Judy Charles fired up an old-fashioned coal pot to heat grease for deep fried Johnny cakes. While Charles made the treats, she talked about the chemical reactions with baking powder.
Stephanie Nelson made and gave samples of a delicious benyé, and Xawntoia Franklin, art teacher, helped students make bracelets out of tan tan seed pods.
Andrea Christian told traditional folk tales and Zahra O’Reilly had the youngest students color bricks on a foam cup to make a sugar mill. And there was a moko jumbie in yellow satin stilt dancing for the students’ enjoyment.
Benito Vegas from the National Park Service gave a presentation on Salt River. Lauren Larsen and Gerard Emmanuel also spoke to the students about Virgin Islands history.
The month kicked off with Quelbe Day with Stanley and the Ten Sleepless Knights performing for students and invited guests. Students dressed in black and white and wore gingham sashes. The staff was treated to bush tea, sweet treats and corn meal pop.
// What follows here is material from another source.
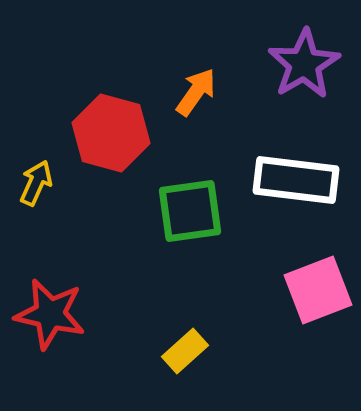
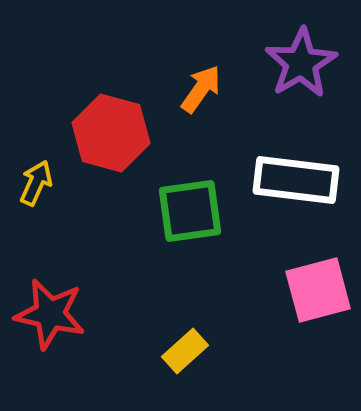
purple star: moved 3 px left, 1 px up
orange arrow: moved 5 px right, 3 px up
pink square: rotated 6 degrees clockwise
Activities like Sunday Market Day and the Ricardo’s Sweets & Treats/Festival on the Green were also held during March.
Students wore their “Sunday best” dress whites or their school uniform to the Sunday Market Day where St. Croix farmers displayed livestock and produce. Farmers sold their produce – including sweet peppers, tomatoes, cucumbers, limes, greens, bush tea, seasoning, sugar apple and sour sop – to students, staff, parents and the community.
The Bee Man was on campus with honey for sale and folks from Sejah Farms sold fresh local eggs. Coconut water and sugar cane were sold.
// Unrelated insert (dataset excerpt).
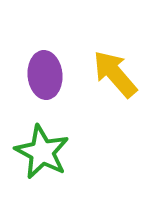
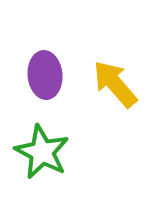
yellow arrow: moved 10 px down
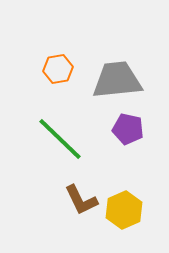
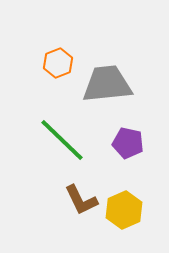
orange hexagon: moved 6 px up; rotated 12 degrees counterclockwise
gray trapezoid: moved 10 px left, 4 px down
purple pentagon: moved 14 px down
green line: moved 2 px right, 1 px down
There was kite flying with parents during lunch and, on Gingham Day, students, faculty and staff wore gingham attire of their choice. There was also a Madras Day with everyone wearing the bright Caribbean plaid.
We Deh Yah Cultural Dancers performed quadrille and students had the opportunity to play traditional games like hopscotch and marbles.
On Wednesday, the children are taking field trips all across St. Croix highlighting the history and culture of the island.